Shevelenko told CNBC that Perplexity began working with publishers in January and solidified ideas on how its revenue-sharing plan would work later in the first quarter of 2024.
“Some of this stemmed from conversations we had with publishers about integrating the Perplexity API and technology into their products,” Shevelenko said.
Perplexity’s new initiative comes amid growing competition between artificial intelligence startups and some media agencies and creators, with many publications aggressively trying to protect their businesses in an era of artificial intelligence-generated content.

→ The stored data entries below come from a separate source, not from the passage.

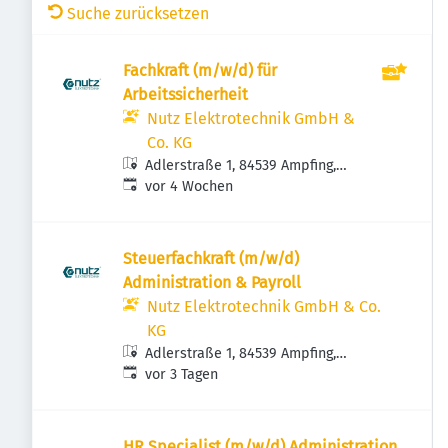
Suche zurücksetzen
Fachkraft (m/w/d) für
Arbeitssicherheit
Nutz Elektrotechnik GmbH &
Co. KG
Adlerstraße 1, 84539 Ampfing,
Veröffentlicht
:
Deutschland
vor 4 Wochen
Steuerfachkraft (m/w/d)
Administration & Payroll
Nutz Elektrotechnik GmbH & Co.
KG
Adlerstraße 1, 84539 Ampfing,
Veröffentlicht
:
Deutschland
vor 3 Tagen
HR Specialist (m/w/d) Administration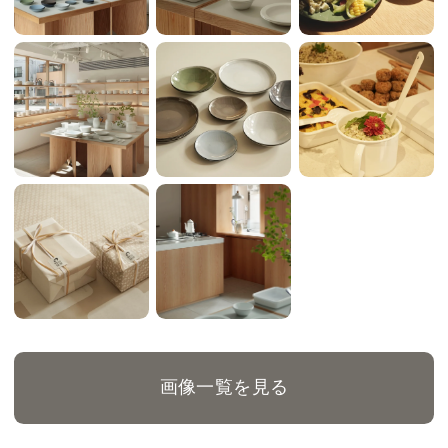
画像一覧を見る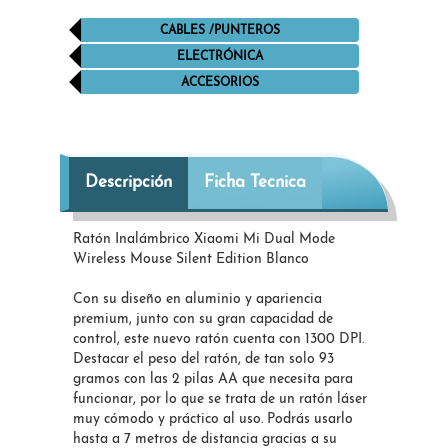
CABLES /PUNTEROS
ELECTRÓNICA
ACCESORIOS
Descripción
Ficha Tecnica
Ratón Inalámbrico Xiaomi Mi Dual Mode
Wireless Mouse Silent Edition Blanco
Con su diseño en aluminio y apariencia
premium, junto con su gran capacidad de
control, este nuevo ratón cuenta con 1300 DPI.
Destacar el peso del ratón, de tan solo 93
gramos con las 2 pilas AA que necesita para
funcionar, por lo que se trata de un ratón láser
muy cómodo y práctico al uso. Podrás usarlo
hasta a 7 metros de distancia gracias a su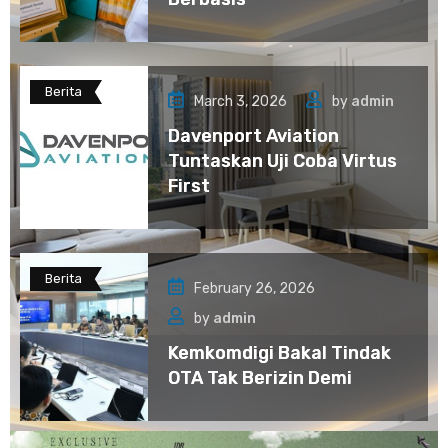
Berita
March 3, 2026
by
admin
Davenport Aviation
Tuntaskan Uji Coba Virtus
First
Berita
February 26, 2026
by
admin
Kemkomdigi Bakal Tindak
OTA Tak Berizin Demi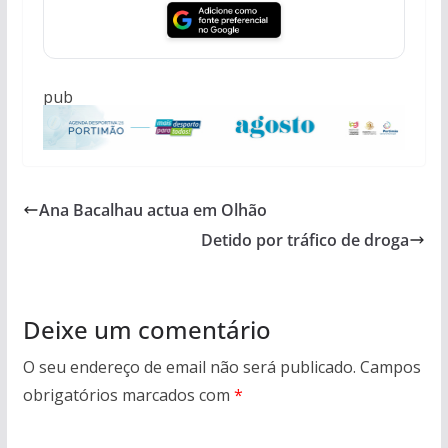
pub
Ana Bacalhau actua em Olhão
Detido por tráfico de droga
Deixe um comentário
O seu endereço de email não será publicado.
Campos
obrigatórios marcados com
*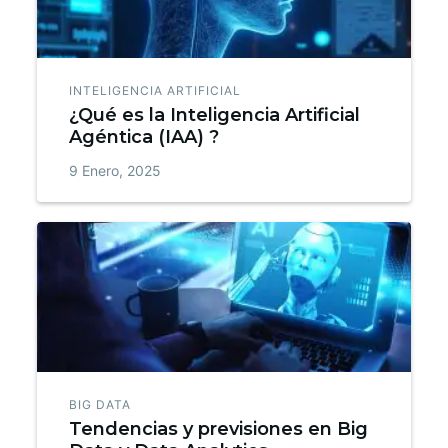
INTELIGENCIA ARTIFICIAL
¿Qué es la Inteligencia Artificial
Agéntica (IAA) ?
9 Enero, 2025
BIG DATA
Tendencias y previsiones en Big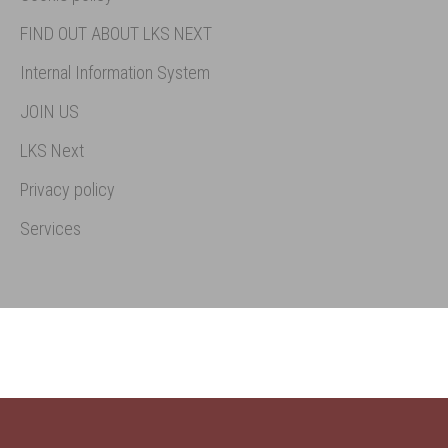
FIND OUT ABOUT LKS NEXT
Internal Information System
JOIN US
LKS Next
Privacy policy
Services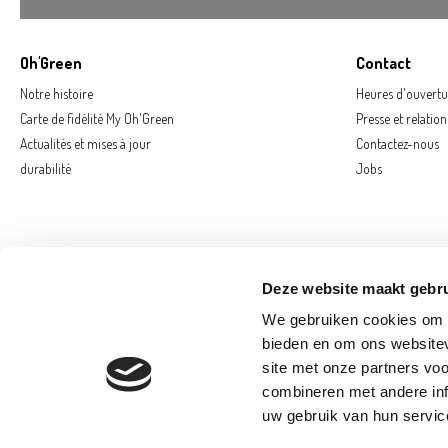
Oh'Green
Contact
Notre histoire
Heures d'ouvertu
Carte de fidélité My Oh'Green
Presse et relatio
Actualités et mises à jour
Contactez-nous
durabilité
Jobs
Deze website maakt gebru
We gebruiken cookies om c
bieden en om ons websitev
site met onze partners vo
combineren met andere inf
AARSCHOT
E
uw gebruik van hun servic
SAINT-GEORGE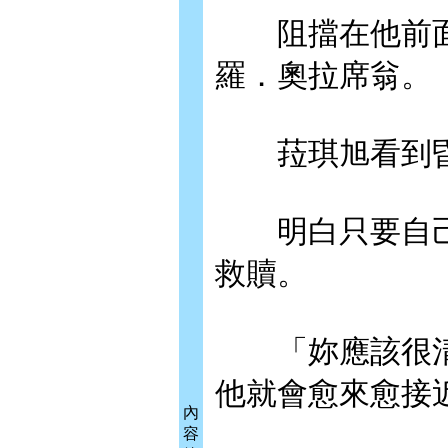
阻擋在他前面
羅．奧拉席翁。
菈琪旭看到昏
明白只要自己
救贖。
「妳應該很清
他就會愈來愈接
內
容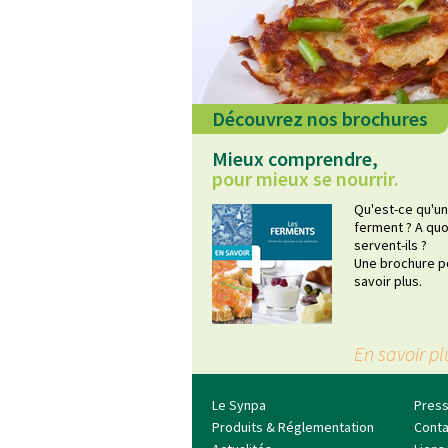
Découvrez nos brochures
Mieux comprendre,
pour mieux se nourrir.
Qu'est-ce qu'un
ferment ? A quo
servent-ils ?
Une brochure p
savoir plus.
En savoir pl
Le Synpa
Pres
Produits & Réglementation
Conta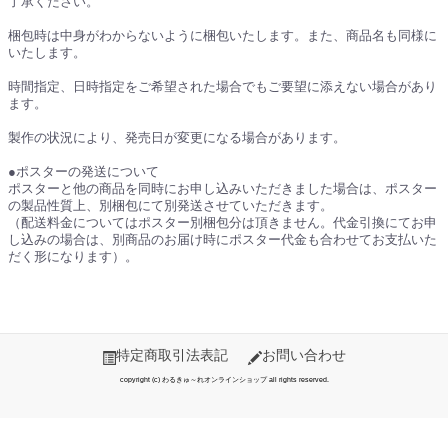
了承ください。
梱包時は中身がわからないように梱包いたします。また、商品名も同様に
いたします。
時間指定、日時指定をご希望された場合でもご要望に添えない場合があり
ます。
製作の状況により、発売日が変更になる場合があります。
●ポスターの発送について
ポスターと他の商品を同時にお申し込みいただきました場合は、ポスター
の製品性質上、別梱包にて別発送させていただきます。
（配送料金についてはポスター別梱包分は頂きません。代金引換にてお申
し込みの場合は、別商品のお届け時にポスター代金も合わせてお支払いた
だく形になります）。
特定商取引法表記
お問い合わせ
copyright (c) わるきゅ～れオンラインショップ all rights reserved.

In June, the Center for Investigative Reporting, the nation’s oldest nonprofit newsroom, sued OpenAI and key backers Microsoft Previously, the New York Times, the Chicago Tribune and the New York Daily News also filed similar lawsuits accusing them of copyright infringement.
A group of well-known American writers, including Jonathan Franzen, John Grisham, George RR Martin and Jodi Picoult, sued OpenAI last year, accusing them of copyright infringement by using their works to train ChatGPT.
But not all news organizations are ready for battle. Some news organizations have joined forces with artificial intelligence startups such as OpenAI and Perplexity. OpenAI and Time magazine announced a “multiyear content agreement” in June that will give OpenAI access to current and archived articles from Time magazine’s more than 100-year history. OpenAI announced a similar partnership with News Corp. in May, giving the company access to current and archived articles from The Wall Street Journal, MarketWatch, Barron’s, the New York Post and other publications.